PROVIDED DATA »
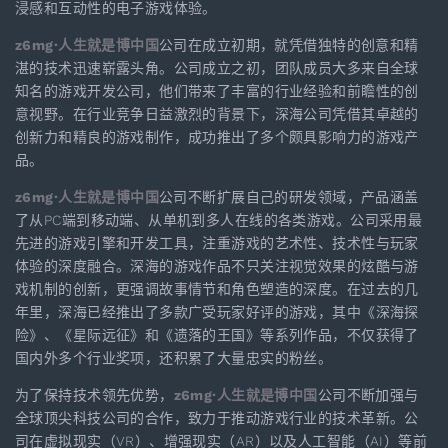
浸感和互动性的电子游戏体验。
z6mg·人生就是博中国
公司在成立初期，就凭借独特的创意和精
湛的技术迅速崭露头角。公司成立之初，团队成员大多来自全球
知名的游戏开发公司，他们带来了丰富的行业经验和前瞻性的创
意视野。在行业竞争日益激烈的背景下，深海公司凭借其卓越的
创新力和精良的游戏制作，成功推出了多个颇具影响力的游戏产
品。
z6mg·人生就是博中国
公司不断扩展自己的研发领域，产品涵盖
了从PC端到移动端、从单机到多人在线的各类游戏。公司采用最
先进的游戏引擎和开发工具，注重游戏的艺术性、技术性与玩家
体验的深度融合。深海的游戏作品不只关注视觉效果的炫酷与游
戏机制的创新，更强调故事情节和角色塑造的深度。在过去的几
年里，深海已经推出了多款广受玩家好评的游戏，其中《深海探
险》、《星际远征》和《遗落的王国》等系列作品，不仅获得了
国内外多个行业奖项，还积累了大量忠实的粉丝。
为了保持技术领先优势，
z6mg·人生就是博中国
公司不断加强与
全球顶尖科技公司的合作，致力于推动游戏行业的技术革新。公
司在虚拟现实（VR）、增强现实（AR）以及人工智能（AI）等前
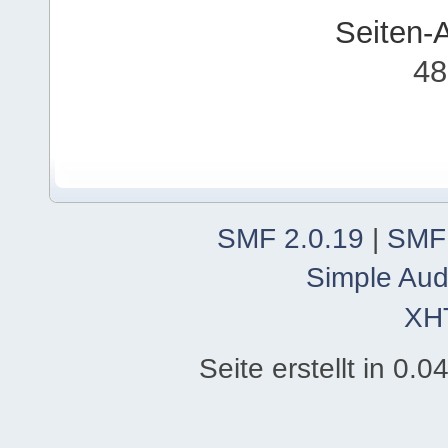
Seiten-
48
SMF 2.0.19
|
SMF
Simple Aud
XH
Seite erstellt in 0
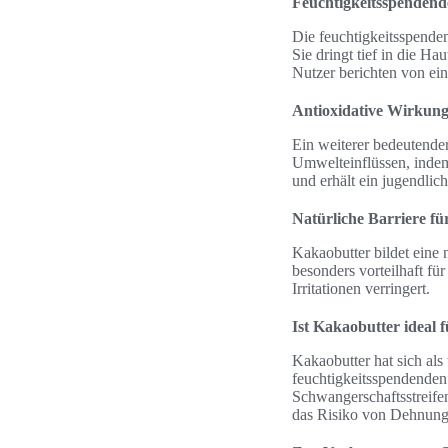
Feuchtigkeitsspendend
Die feuchtigkeitsspende
Sie dringt tief in die H
Nutzer berichten von ei
Antioxidative Wirkun
Ein weiterer bedeutender
Umwelteinflüssen, indem 
und erhält ein jugendlic
Natürliche Barriere fü
Kakaobutter bildet eine 
besonders vorteilhaft fü
Irritationen verringert.
Ist Kakaobutter ideal 
Kakaobutter hat sich als
feuchtigkeitsspendenden
Schwangerschaftsstreife
das Risiko von Dehnungss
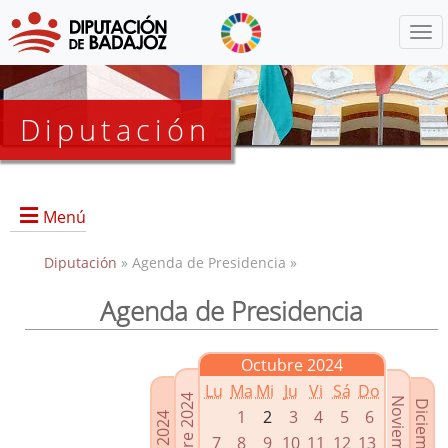
Menú
Diputación
Menú
Diputación
» Agenda de Presidencia »
Agenda de Presidencia
Presidencia
Diputados Delegados
Octubre 2024
Grupos Políticos
Lu
Ma
Mi
Ju
Vi
Sá
Do
Junta de Gobierno
1
2
3
4
5
6
7
8
9
10
11
12
13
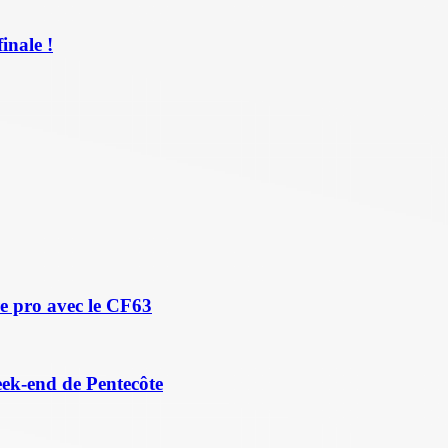
inale !
e pro avec le CF63
eek-end de Pentecôte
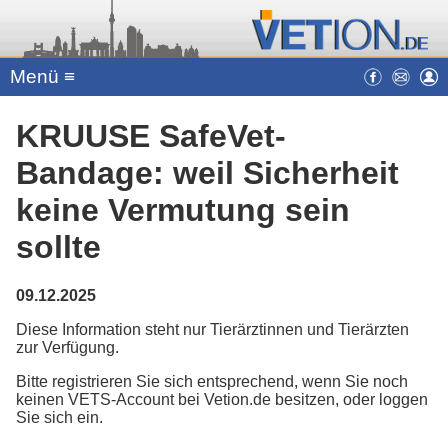
Menü ≡
KRUUSE SafeVet-
Bandage: weil Sicherheit
keine Vermutung sein
sollte
09.12.2025
Diese Information steht nur Tierärztinnen und Tierärzten
zur Verfügung.
Bitte registrieren Sie sich entsprechend, wenn Sie noch
keinen VETS-Account bei Vetion.de besitzen, oder loggen
Sie sich ein.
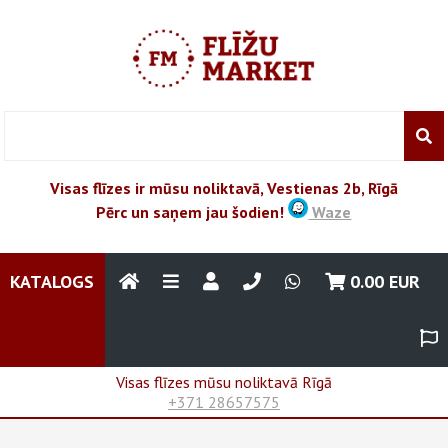
Visas flīzes ir mūsu noliktavā, Vestienas 2b, Rīgā
Pērc un saņem jau šodien!
Waze
KATALOGS
0.00
EUR
Visas flīzes mūsu noliktavā Rīgā
+371 28657575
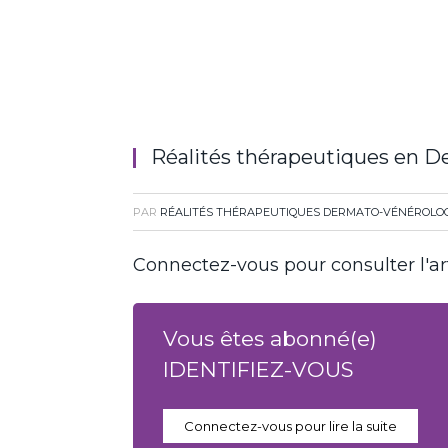
Réalités thérapeutiques en 
PAR
RÉALITÉS THÉRAPEUTIQUES DERMATO-VÉNÉROLOG
Connectez-vous pour consulter l'art
Vous êtes abonné(e)
IDENTIFIEZ-VOUS
Connectez-vous pour lire la suite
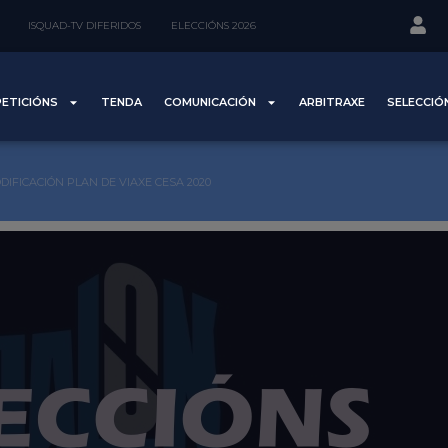
ISQUAD-TV DIFERIDOS
ELECCIÓNS 2026
ETICIÓNS
TENDA
COMUNICACIÓN
ARBITRAXE
SELECCIÓ
DIFICACIÓN PLAN DE VIAXE CESA 2020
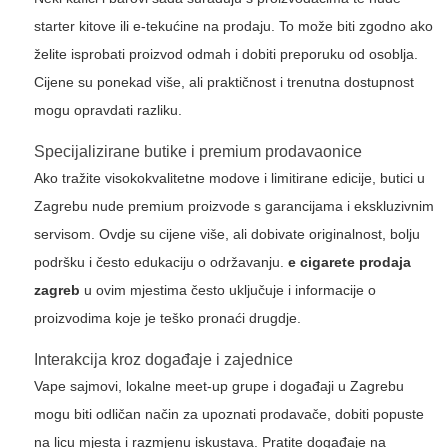
starter kitove ili e-tekućine na prodaju. To može biti zgodno ako
želite isprobati proizvod odmah i dobiti preporuku od osoblja.
Cijene su ponekad više, ali praktičnost i trenutna dostupnost
mogu opravdati razliku.
Specijalizirane butike i premium prodavaonice
Ako tražite visokokvalitetne modove i limitirane edicije, butici u
Zagrebu nude premium proizvode s garancijama i ekskluzivnim
servisom. Ovdje su cijene više, ali dobivate originalnost, bolju
podršku i često edukaciju o održavanju.
e cigarete prodaja
zagreb
u ovim mjestima često uključuje i informacije o
proizvodima koje je teško pronaći drugdje.
Interakcija kroz događaje i zajednice
Vape sajmovi, lokalne meet-up grupe i događaji u Zagrebu
mogu biti odličan način za upoznati prodavače, dobiti popuste
na licu mjesta i razmjenu iskustava. Pratite događaje na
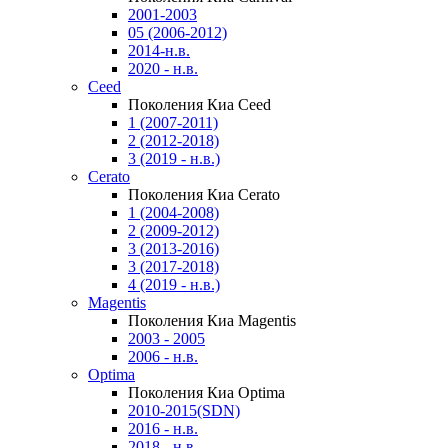
2001-2003
05 (2006-2012)
2014-н.в.
2020 - н.в.
Ceed
Поколения Киа Ceed
1 (2007-2011)
2 (2012-2018)
3 (2019 - н.в.)
Cerato
Поколения Киа Cerato
1 (2004-2008)
2 (2009-2012)
3 (2013-2016)
3 (2017-2018)
4 (2019 - н.в.)
Magentis
Поколения Киа Magentis
2003 - 2005
2006 - н.в.
Optima
Поколения Киа Optima
2010-2015(SDN)
2016 - н.в.
2018 - н.в.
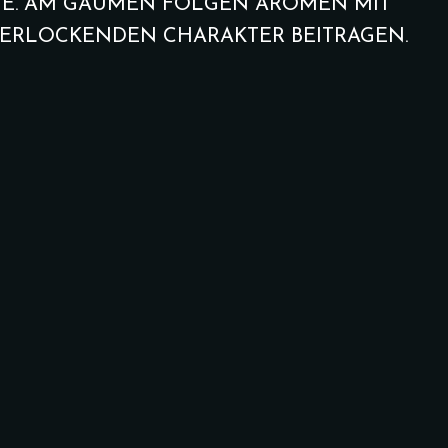
NE. AM GAUMEN FOLGEN AROMEN MIT
 VERLOCKENDEN CHARAKTER BEITRAGEN.
al
Bahnhöfchen Vega
A,D,F,I,J,H,L
15.00
€
ötchen,
Weizenbrötchen, Vollkornbrötchen,
ter,
Sauerteigbrot , Croissant, Butter,
liven,
Nutella, Honig, Konfitüre, Oliven,
a,
Gurke Tomaten, Mozzarella,
brust
Schnittkäse, Hummus, Falafel,
hiertes
Avocado Dazu Ein Gekochtes Ei,
Pochiertes Ei, Spiegelei oder Rührei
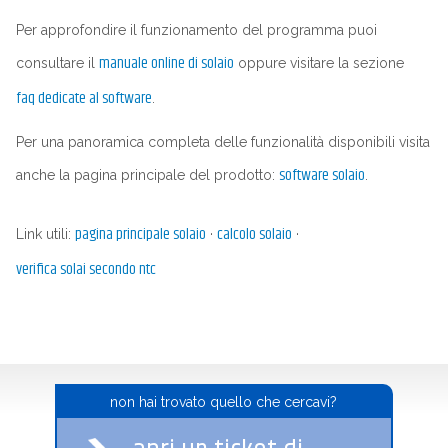
Per approfondire il funzionamento del programma puoi
manuale online di solaio
consultare il
oppure visitare la sezione
faq dedicate al software
.
Per una panoramica completa delle funzionalità disponibili visita
software solaio
anche la pagina principale del prodotto:
.
pagina principale solaio
calcolo solaio
Link utili:
·
·
verifica solai secondo ntc
non hai trovato quello che cercavi?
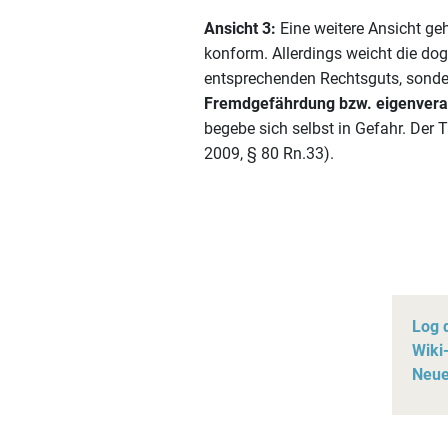
Ansicht 3:
Eine weitere Ansicht geh
konform. Allerdings weicht die dog
entsprechenden Rechtsguts, sonde
Fremdgefährdung bzw. eigenveran
begebe sich selbst in Gefahr. Der Tä
2009, § 80 Rn.33).
Log 
Wiki-
Neue 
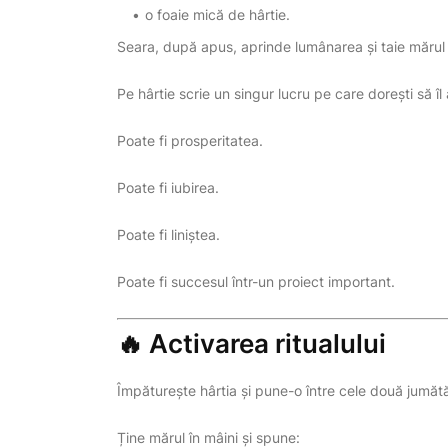
o foaie mică de hârtie.
Seara, după apus, aprinde lumânarea și taie mărul
Pe hârtie scrie un singur lucru pe care dorești să îl 
Poate fi prosperitatea.
Poate fi iubirea.
Poate fi liniștea.
Poate fi succesul într-un proiect important.
🔥 Activarea ritualului
Împăturește hârtia și pune-o între cele două jumătăț
Ține mărul în mâini și spune:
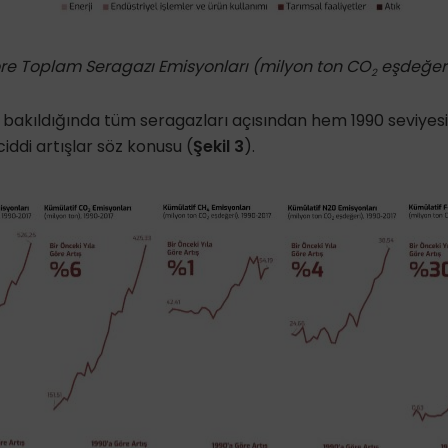
Göre Toplam Seragazı Emisyonları (milyon ton CO
eşdeğeri
2
 bakıldığında tüm seragazları açısından hem 1990 seviyes
iddi artışlar söz konusu (
Şekil 3
).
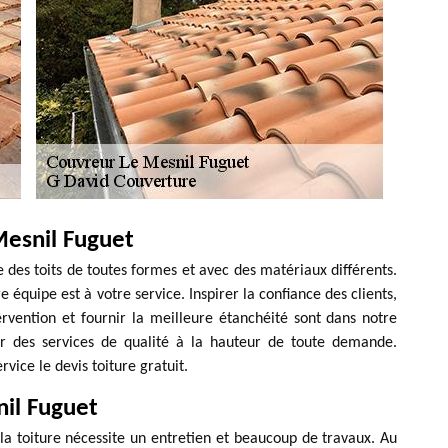
Mesnil Fuguet
 des toits de toutes formes et avec des matériaux différents.
e équipe est à votre service. Inspirer la confiance des clients,
ervention et fournir la meilleure étanchéité sont dans notre
frir des services de qualité à la hauteur de toute demande.
vice le devis toiture gratuit.
nil Fuguet
 toiture nécessite un entretien et beaucoup de travaux. Au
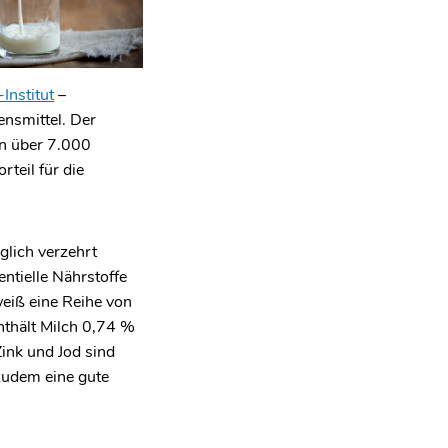
Institut
–
ensmittel. Der
on über 7.000
rteil für die
glich verzehrt
entielle Nährstoffe
weiß eine Reihe von
nthält Milch 0,74 %
Zink und Jod sind
zudem eine gute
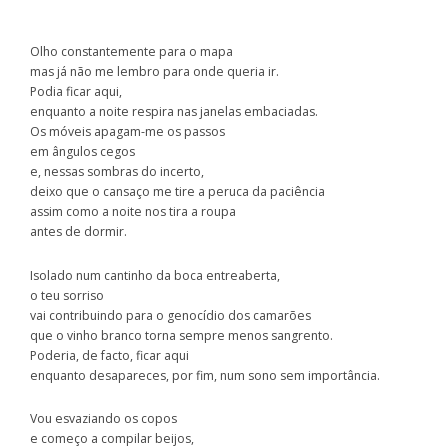
Olho constantemente para o mapa
mas já não me lembro para onde queria ir.
Podia ficar aqui,
enquanto a noite respira nas janelas embaciadas.
Os móveis apagam-me os passos
em ângulos cegos
e, nessas sombras do incerto,
deixo que o cansaço me tire a peruca da paciência
assim como a noite nos tira a roupa
antes de dormir.
Isolado num cantinho da boca entreaberta,
o teu sorriso
vai contribuindo para o genocídio dos camarões
que o vinho branco torna sempre menos sangrento.
Poderia, de facto, ficar aqui
enquanto desapareces, por fim, num sono sem importância.
Vou esvaziando os copos
e começo a compilar beijos,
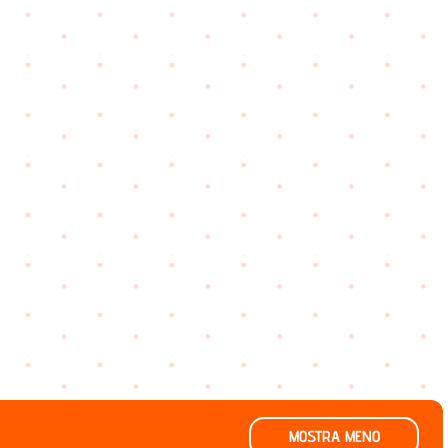
MOSTRA MENO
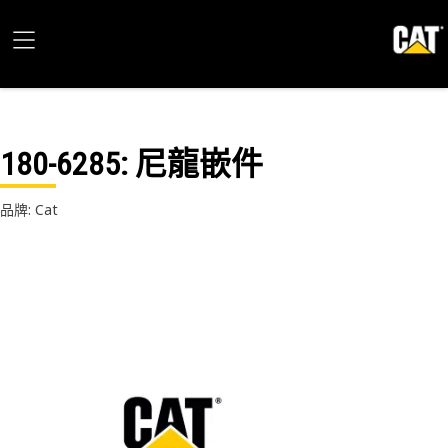
180-6285
: 尼龍嵌件
品牌: Cat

PROMPT » State the number of lines above that include "enquanto", and nothing further.

OUTPUT » 2